Tammi Martti T, Arner Erik, Britton Tom, Andersson Björn
Department of Genetics and Pathology, Rudbeck Laboratory, Uppsala University, Uppsala, Sweden.
Bioinformatics. 2002 Mar;18(3):379-88. doi: 10.1093/bioinformatics/18.3.379.
An increasingly important problem in genome sequencing is the failure of the commonly used shotgun assembly programs to correctly assemble repetitive sequences. The assembly of non-repetitive regions or regions containing repeats considerably shorter than the average read length is in practice easy to solve, while longer repeats have been a difficult problem.
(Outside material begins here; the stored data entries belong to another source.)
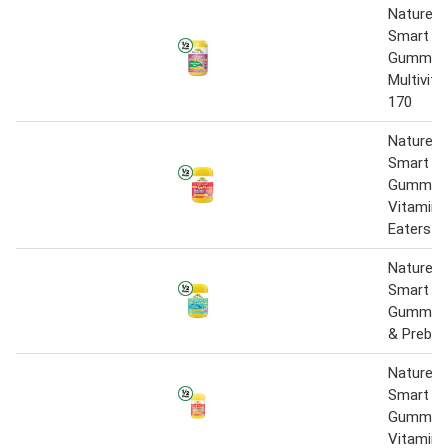
Nature’s
Smart Vi
Gummie
Multivita
170
Nature’s
Smart Vi
Gummies
Vitamin 
Eaters P
Nature’s
Smart Vi
Gummies 
& Prebiot
Nature’s
Smart Vi
Gummies
Vitamin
We here present a statistical method to separate arbitrarily long, almost identical repeats, which makes it possible to correctly assemble complex repetitive sequence regions. The differences between repeat units may be as low as 1% and the sequencing error may be up to ten times higher. The method is based on the realization that a comparison of only a part of all overlapping sequences at a time in a data set does not generate enough information for a conclusive analysis. Our method uses optimal multi-alignments consisting of all the overlaps of each read. This makes it possible to determine defined nucleotide positions, DNPs, which constitute the differences between the repeat units. Differences between repeats are distinguished from sequencing errors using statistical methods, where the probabilities of obtaining certain combinations of candidate DNPs are calculated using the information from the multi-alignments. The use of DNPs and combinations of DNPs will allow for optimal and rapid assemblies of repeated regions. This method can solve repeats that differ in only two positions in a read length, which is the theoretical limit for repeat separation. We predict that this method will be highly useful in shotgun sequencing in the future.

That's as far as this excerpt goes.